Sketchplanations: You get what you measure
Picture this: A scientist pulls fish from the sea with a net. After examining his catches, he concludes there’s a minimum size of fish in the ocean. His data is clean, his methodology is sound, and his confidence is high.
He’s also completely wrong.
The holes in his net determined what he could measure. The smaller fish slipped through, invisible to his instruments. What you measure shapes what you see — and more critically, what you miss.
Here’s another example: During World War II, the U.S. military wanted to add armor to their planes. They analyzed returning aircraft and mapped every bullet hole — wings riddled with damage, fuselages full of holes. The obvious move? Reinforce those areas.
But statistician Abraham Wald saw what everyone else missed. The planes they were studying had survived. The bullet holes showed where a plane could take damage and still make it home. The planes that got shot in other spots? They never returned to be counted.
Wald’s recommendation: armor the parts with no bullet holes in the surviving planes. Because those were the fatal weak points — the military just couldn’t see them in their data.
These stories — the fishing net parable from astrophysicist Arthur Eddington (later emphasized by Richard Hamming and beautifully illustrated by Sketchplanations) and Wald’s survivorship bias insight — capture the same fundamental truth: your measurement instruments determine what you can see, and what remains invisible often matters more.
This is the challenge we face in engineering leadership today. We’re drowning in metrics — PR counts, velocity points, lines of code, commit frequency — but are we actually measuring what matters? Or are we just counting the fish that made it through our net while the crucial data slips past unseen?
sketchplanations.com/you-get-what-you-measure
The Measurement Trap We Keep Walking Into
Here’s the thing: I’ve been in enough retros and planning sessions to know that when someone asks “how do we measure team efficiency?”, what they really want is a number. Something clean. Something you can put in a spreadsheet and trend over time. Something you can point to in an exec review and say “see, we’re getting better.”
And I get it. The pressure to quantify engineering productivity is real. Product wants delivery dates. Finance wants ROI on headcount. Leadership wants to know if that expensive AI coding tool subscription is actually moving the needle.
But here’s where it gets tricky. As Richard Hamming put it: “Accuracy of measurement tends to get confused with relevance of measurement.” Just because we can precisely count pull requests doesn’t mean that number tells us anything meaningful about value delivered to users.
This is Goodhart’s Law in action: when a measure becomes a target, it ceases to be a good measure. The moment you tell a team “we’re tracking PR count,” you’ve just incentivized them to split up their work into unnecessarily small chunks. The metric goes up. The actual productivity? That’s anyone’s guess.
I saw this play out in the most absurd way at a company in Cracow. They hired a contractor to build internal tooling and structured his compensation based on lines of code written.

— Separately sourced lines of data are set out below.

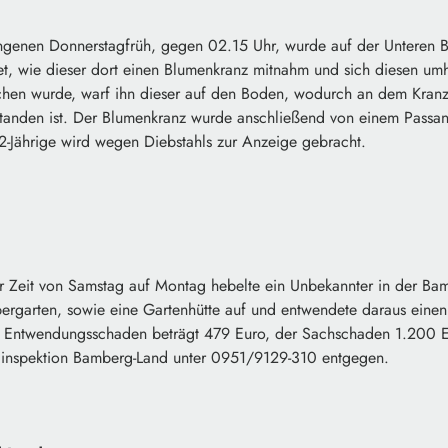
nen Donnerstagfrüh, gegen 02.15 Uhr, wurde auf der Unteren Brü
, wie dieser dort einen Blumenkranz mitnahm und sich diesen umh
hen wurde, warf ihn dieser auf den Boden, wodurch an dem Kran
tanden ist. Der Blumenkranz wurde anschließend von einem Passan
2-Jährige wird wegen Diebstahls zur Anzeige gebracht.
Zeit von Samstag auf Montag hebelte ein Unbekannter in der Ba
ergarten, sowie eine Gartenhütte auf und entwendete daraus eine
r Entwendungsschaden beträgt 479 Euro, der Sachschaden 1.200 E
eiinspektion Bamberg-Land unter 0951/9129-310 entgegen.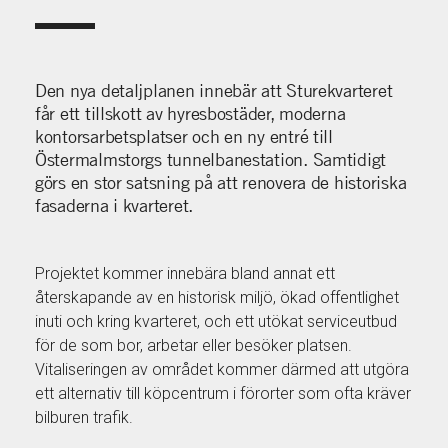
Den nya detaljplanen innebär att Sturekvarteret
får ett tillskott av hyresbostäder, moderna
kontorsarbetsplatser och en ny entré till
Östermalmstorgs tunnelbanestation. Samtidigt
görs en stor satsning på att renovera de historiska
fasaderna i kvarteret.
Projektet kommer innebära bland annat ett
återskapande av en historisk miljö, ökad offentlighet
inuti och kring kvarteret, och ett utökat serviceutbud
för de som bor, arbetar eller besöker platsen.
Vitaliseringen av området kommer därmed att utgöra
ett alternativ till köpcentrum i förorter som ofta kräver
bilburen trafik.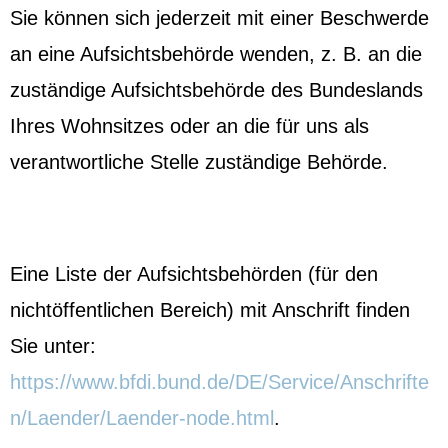
Sie können sich jederzeit mit einer Beschwerde
an eine Aufsichtsbehörde wenden, z. B. an die
zuständige Aufsichtsbehörde des Bundeslands
Ihres Wohnsitzes oder an die für uns als
verantwortliche Stelle zuständige Behörde.
Eine Liste der Aufsichtsbehörden (für den
nichtöffentlichen Bereich) mit Anschrift finden
Sie unter:
https://www.bfdi.bund.de/DE/Service/Anschrifte
n/Laender/Laender-node.html
.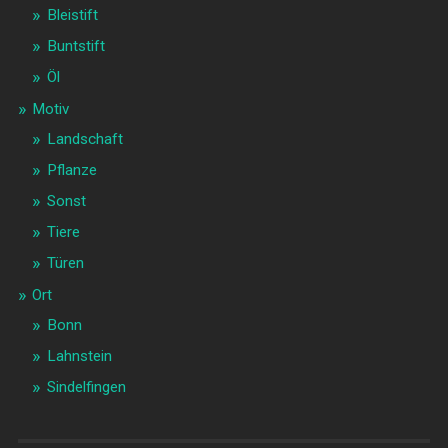
Bleistift
Buntstift
Öl
Motiv
Landschaft
Pflanze
Sonst
Tiere
Türen
Ort
Bonn
Lahnstein
Sindelfingen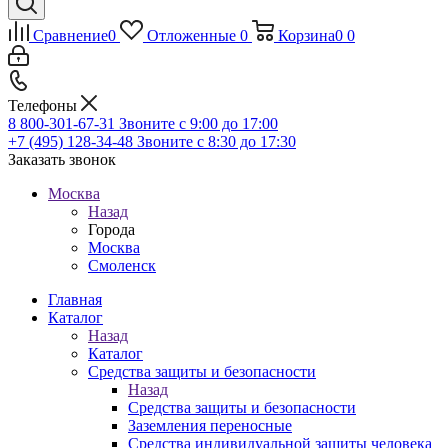
Сравнение
0
Отложенные
0
Корзина
0
0
Телефоны
8 800-301-67-31
Звоните с 9:00 до 17:00
+7 (495) 128-34-48
Звоните с 8:30 до 17:30
Заказать звонок
Москва
Назад
Города
Москва
Смоленск
Главная
Каталог
Назад
Каталог
Средства защиты и безопасности
Назад
Средства защиты и безопасности
Заземления переносные
Средства индивидуальной защиты человека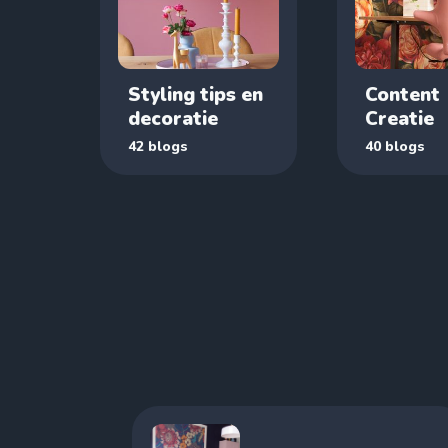
Styling tips en
Content
decoratie
Creatie
42 blogs
40 blogs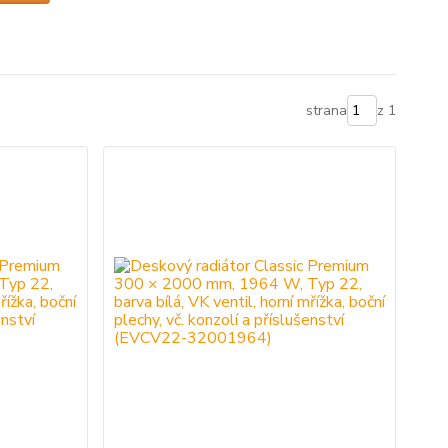
strana
z 1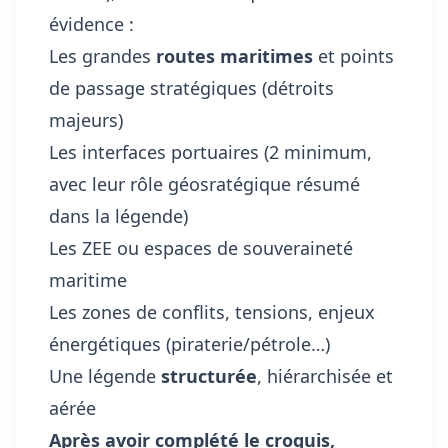
évidence :
Les grandes
routes maritimes
et points
de passage stratégiques (détroits
majeurs)
Les interfaces portuaires (2 minimum,
avec leur rôle géosratégique résumé
dans la légende)
Les ZEE ou espaces de souveraineté
maritime
Les zones de conflits, tensions, enjeux
énergétiques (piraterie/pétrole…)
Une légende
structurée
, hiérarchisée et
aérée
Après avoir complété le croquis,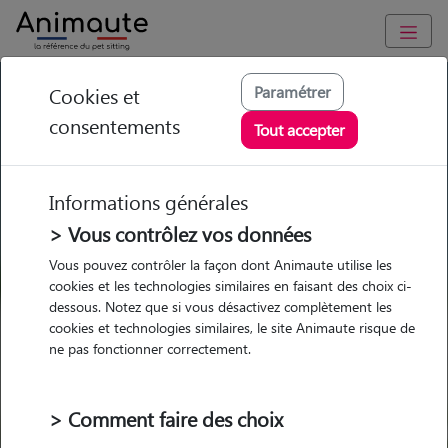
GARDE ANIMAUX à Merdrignac : Garde chien et chat en
Paramétrer
Cookies et
famille ou à domicile, visites et promenades
consentements
Tout accepter
Trouvez une garde animaux à
Merdrignac
Informations générales
Parmi nos pet-sitters à Merdrignac
> Vous contrôlez vos données
Vous pouvez contrôler la façon dont Animaute utilise les
cookies et les technologies similaires en faisant des choix ci-
dessous. Notez que si vous désactivez complètement les
cookies et technologies similaires, le site Animaute risque de
Garde
Garde
Promenades
Promenades
ne pas fonctionner correctement.
chez le Pet Sitter
chez le Pet Sitter
Visites
Visites
> Comment faire des choix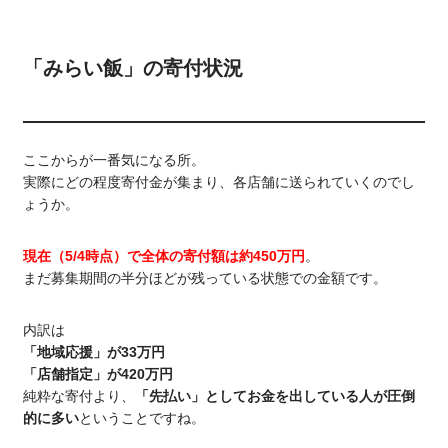
「みらい飯」の寄付状況
ここからが一番気になる所。
実際にどの程度寄付金が集まり、各店舗に送られていくのでし
ょうか。
現在（5/4時点）で全体の寄付額は約450万円
。
まだ募集期間の半分ほどが残っている状態での金額です。
内訳は
「地域応援」が33万円
「店舗指定」が420万円
純粋な寄付より、
「先払い」としてお金を出している人が圧倒
的に多い
ということですね。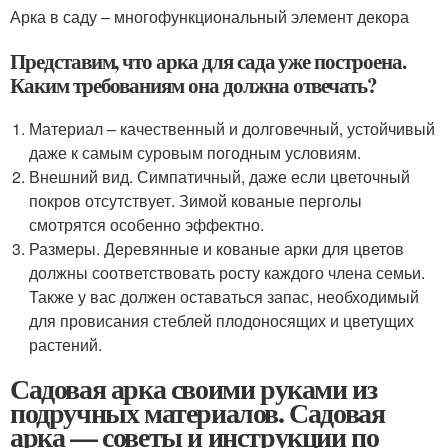
Арка в саду – многофункциональный элемент декора
Представим, что арка для сада уже построена.
Каким требованиям она должна отвечать?
Материал – качественный и долговечный, устойчивый
даже к самым суровым погодным условиям.
Внешний вид. Симпатичный, даже если цветочный
покров отсутствует. Зимой кованые перголы
смотрятся особенно эффектно.
Размеры. Деревянные и кованые арки для цветов
должны соответствовать росту каждого члена семьи.
Также у вас должен оставаться запас, необходимый
для провисания стеблей плодоносящих и цветущих
растений.
Садовая арка своими руками из
подручных материалов. Садовая
арка — советы и инструкции по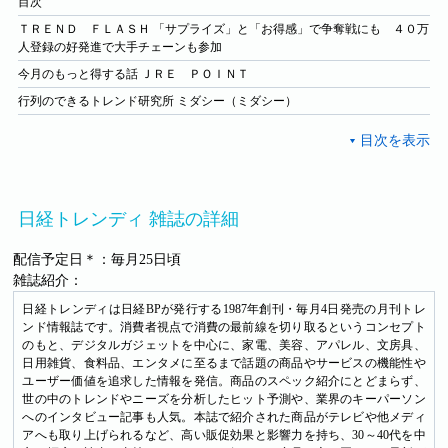
目次
ＴＲＥＮＤ ＦＬＡＳＨ 「サプライズ」と「お得感」で争奪戦にも ４０万
人登録の好発進で大手チェーンも参加
今月のもっと得する話 ＪＲＥ ＰＯＩＮＴ
行列のできるトレンド研究所 ミダシー（ミダシー）
日経トレンディ 雑誌の詳細
配信予定日＊：毎月25日頃
雑誌紹介：
日経トレンディは日経BPが発行する1987年創刊・毎月4日発売の月刊トレ
ンド情報誌です。消費者視点で消費の最前線を切り取るというコンセプト
のもと、デジタルガジェットを中心に、家電、美容、アパレル、文房具、
日用雑貨、食料品、エンタメに至るまで話題の商品やサービスの機能性や
ユーザー価値を追求した情報を発信。商品のスペック紹介にとどまらず、
世の中のトレンドやニーズを分析したヒット予測や、業界のキーパーソン
へのインタビュー記事も人気。本誌で紹介された商品がテレビや他メディ
アへも取り上げられるなど、高い販促効果と影響力を持ち、30～40代を中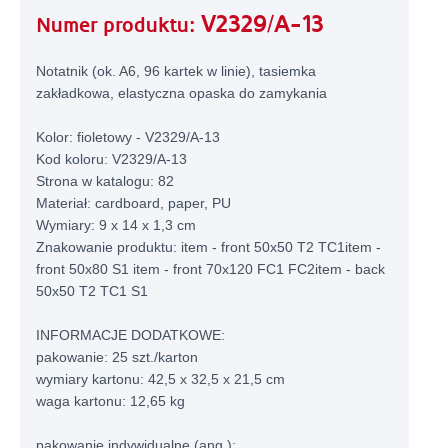
V2329/A-13
Numer produktu:
Notatnik (ok. A6, 96 kartek w linie), tasiemka
zakładkowa, elastyczna opaska do zamykania
Kolor: fioletowy - V2329/A-13
Kod koloru: V2329/A-13
Strona w katalogu: 82
Materiał: cardboard, paper, PU
Wymiary: 9 x 14 x 1,3 cm
Znakowanie produktu: item - front 50x50 T2 TC1item -
front 50x80 S1 item - front 70x120 FC1 FC2item - back
50x50 T2 TC1 S1
INFORMACJE DODATKOWE:
pakowanie: 25 szt./karton
wymiary kartonu: 42,5 x 32,5 x 21,5 cm
waga kartonu: 12,65 kg
pakowanie indywidualne (ang.):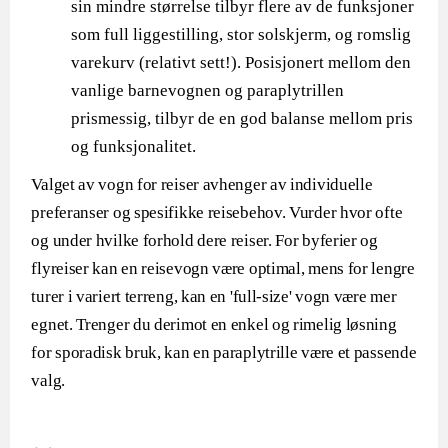
sin mindre størrelse tilbyr flere av de funksjoner
som full liggestilling, stor solskjerm, og romslig
varekurv (relativt sett!). Posisjonert mellom den
vanlige barnevognen og paraplytrillen
prismessig, tilbyr de en god balanse mellom pris
og funksjonalitet.
Valget av vogn for reiser avhenger av individuelle
preferanser og spesifikke reisebehov. Vurder hvor ofte
og under hvilke forhold dere reiser. For byferier og
flyreiser kan en reisevogn være optimal, mens for lengre
turer i variert terreng, kan en 'full-size' vogn være mer
egnet. Trenger du derimot en enkel og rimelig løsning
for sporadisk bruk, kan en paraplytrille være et passende
valg.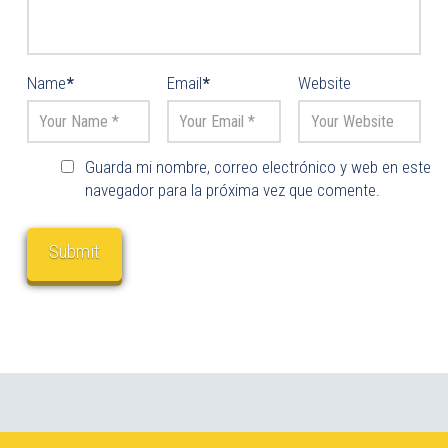
Name
*
Email
*
Website
Guarda mi nombre, correo electrónico y web en este
navegador para la próxima vez que comente.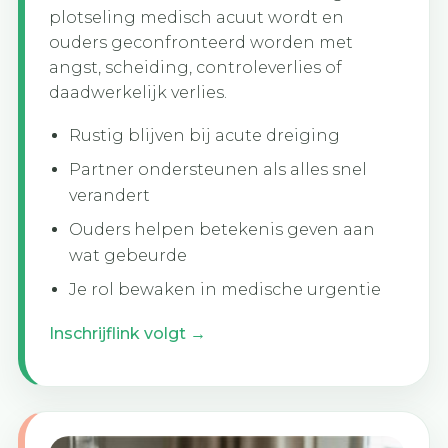
plotseling medisch acuut wordt en
ouders geconfronteerd worden met
angst, scheiding, controleverlies of
daadwerkelijk verlies.
Rustig blijven bij acute dreiging
Partner ondersteunen als alles snel
verandert
Ouders helpen betekenis geven aan
wat gebeurde
Je rol bewaken in medische urgentie
Inschrijflink volgt →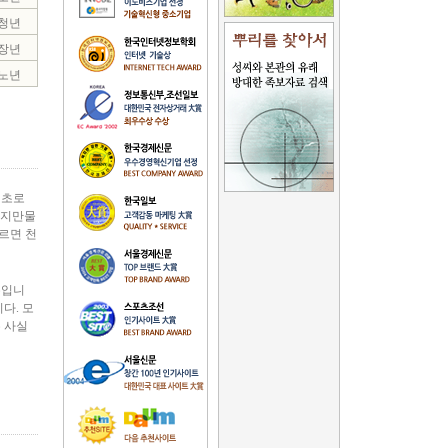
청년
장년
노년
기초로
천지만물
르면 천
론입니
다. 모
 사실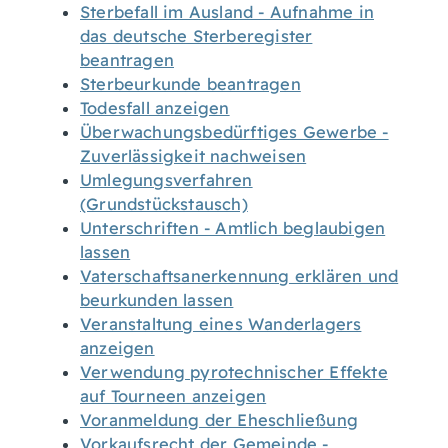
Sterbefall im Ausland - Aufnahme in
das deutsche Sterberegister
beantragen
Sterbeurkunde beantragen
Todesfall anzeigen
Überwachungsbedürftiges Gewerbe -
Zuverlässigkeit nachweisen
Umlegungsverfahren
(Grundstückstausch)
Unterschriften - Amtlich beglaubigen
lassen
Vaterschaftsanerkennung erklären und
beurkunden lassen
Veranstaltung eines Wanderlagers
anzeigen
Verwendung pyrotechnischer Effekte
auf Tourneen anzeigen
Voranmeldung der Eheschließung
Vorkaufsrecht der Gemeinde -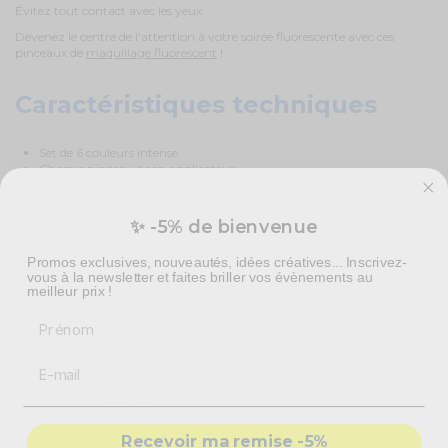
Évitez tout contact avec les yeux.
Devenez le centre de l'attention à votre soirée fluorescente avec ces
pinceaux de
maquillage fluorescent
!
Caractéristiques techniques
Set de 6 couleurs intense
Chaque pinceau à son applicateur
Petite lampe UV fournie
100% vegan
Non testé sur les animaux
✨ -5% de bienvenue
Promos exclusives, nouveautés, idées créatives... Inscrivez-
vous à la newsletter et faites briller vos évènements au
4
4
/
/
5
meilleur prix !
Avis vérifié
Prénom
lampe trop petite
Avis du
15/12/2022
, suite à un
expérience du
02/12/2022
par
Basé sur
1
avis soumis à un
A.A.
contrôle
Voir tous les avis sur ce site
Utile
(0)
Signaler
Recevoir ma remise -5%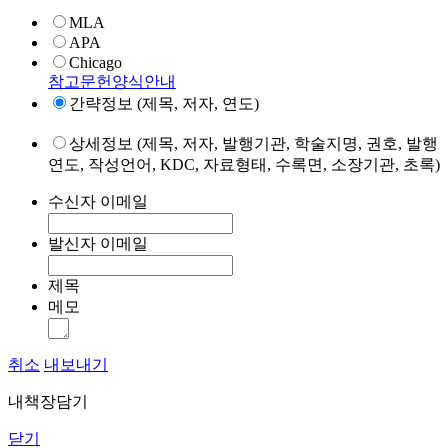
MLA
APA
Chicago
참고문헌양식안내
간략정보 (제목, 저자, 연도)
상세정보 (제목, 저자, 발행기관, 학술지명, 권호, 발행
연도, 작성언어, KDC, 자료형태, 수록면, 소장기관, 초록)
수신자 이메일
발신자 이메일
제목
메모
취소
내보내기
내책장담기
닫기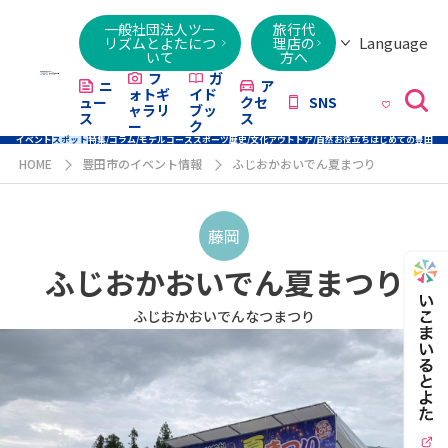
一般社団法人ツー
旅行代
Language
リズムとよたにつ
理店の
いて
方へ
日本語
English
繁體字
简体字
한국어
ไทย
ქართული
Italiano
Tiếng
フ
ガ
ニ
ア
ォトギ
イド
ュー
クセ
SNS
Việt
ャラリ
ブッ
ス
ス
ー
ク
イベント
スポット
特集/コラム/モデルコース
スポーツ
歴史/文化
アウトドア/自然
お役立ち
はじめての豊田
HOME
豊田市のイベント情報
ふじおかおいでん夏まつり
藤岡
ふじおかおいでん夏まつり
ふじおかおいでんなつまつり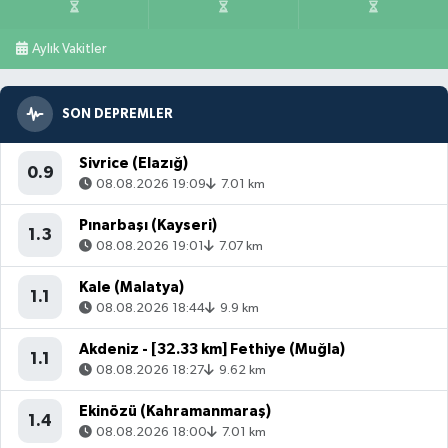
Aylık Vakitler
SON DEPREMLER
Sivrice (Elazığ)
0.9
08.08.2026 19:09
7.01 km
Pınarbaşı (Kayseri)
1.3
08.08.2026 19:01
7.07 km
Kale (Malatya)
1.1
08.08.2026 18:44
9.9 km
Akdeniz - [32.33 km] Fethiye (Muğla)
1.1
08.08.2026 18:27
9.62 km
Ekinözü (Kahramanmaraş)
1.4
08.08.2026 18:00
7.01 km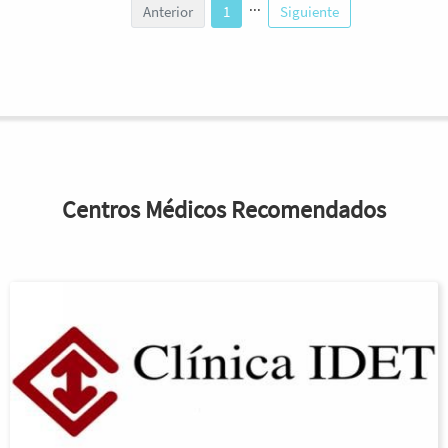
...
Anterior
1
Siguiente
Centros Médicos Recomendados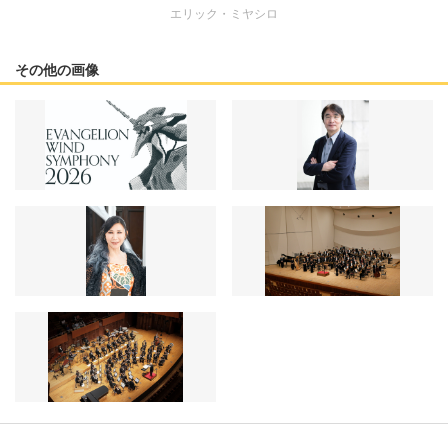
エリック・ミヤシロ
その他の画像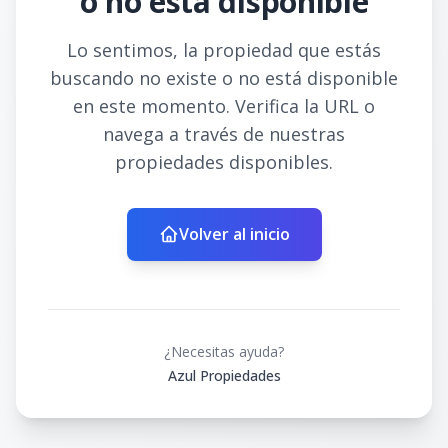
o no está disponible
Lo sentimos, la propiedad que estás
buscando no existe o no está disponible
en este momento. Verifica la URL o
navega a través de nuestras
propiedades disponibles.
Volver al inicio
¿Necesitas ayuda?
Azul Propiedades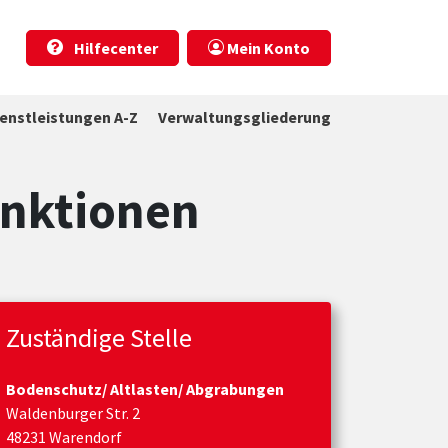
Hilfecenter
Mein Konto
ienstleistungen A-Z
Verwaltungsgliederung
unktionen
Zuständige Stelle
Bodenschutz/ Altlasten/ Abgrabungen
Waldenburger Str. 2
48231 Warendorf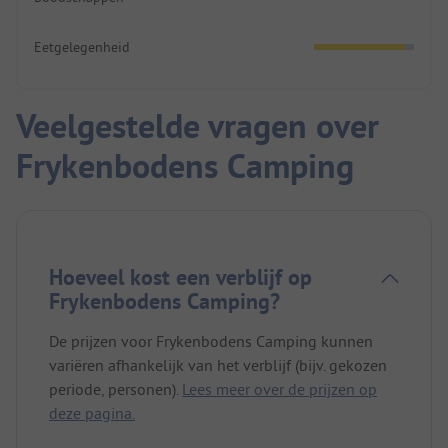
Eetgelegenheid
Veelgestelde vragen over
Frykenbodens Camping
Hoeveel kost een verblijf op
Frykenbodens Camping?
De prijzen voor Frykenbodens Camping kunnen
variëren afhankelijk van het verblijf (bijv. gekozen
periode, personen).
Lees meer over de prijzen op
deze pagina.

Seemed efficient, right? Easy to measure, clear incentive structure.
For a full year, this contractor worked solo on the project, churning out thousands of lines. His productivity metrics looked incredible. Management was thrilled with the progress reports.
Then they brought in an internal engineer to help scale the tooling. Within the first week, that engineer realized something was deeply wrong. The contractor hadn’t been building — he’d been copy-pasting. The same functions duplicated across dozens of files with minor variations. Zero abstraction, zero reusability, just raw volume.
That internal engineer spent the next several months doing nothing but deleting code and consolidating the mess. The codebase shrank dramatically. And guess what? The tooling actually started working better, became easier to maintain, and new features could finally be added without breaking everything.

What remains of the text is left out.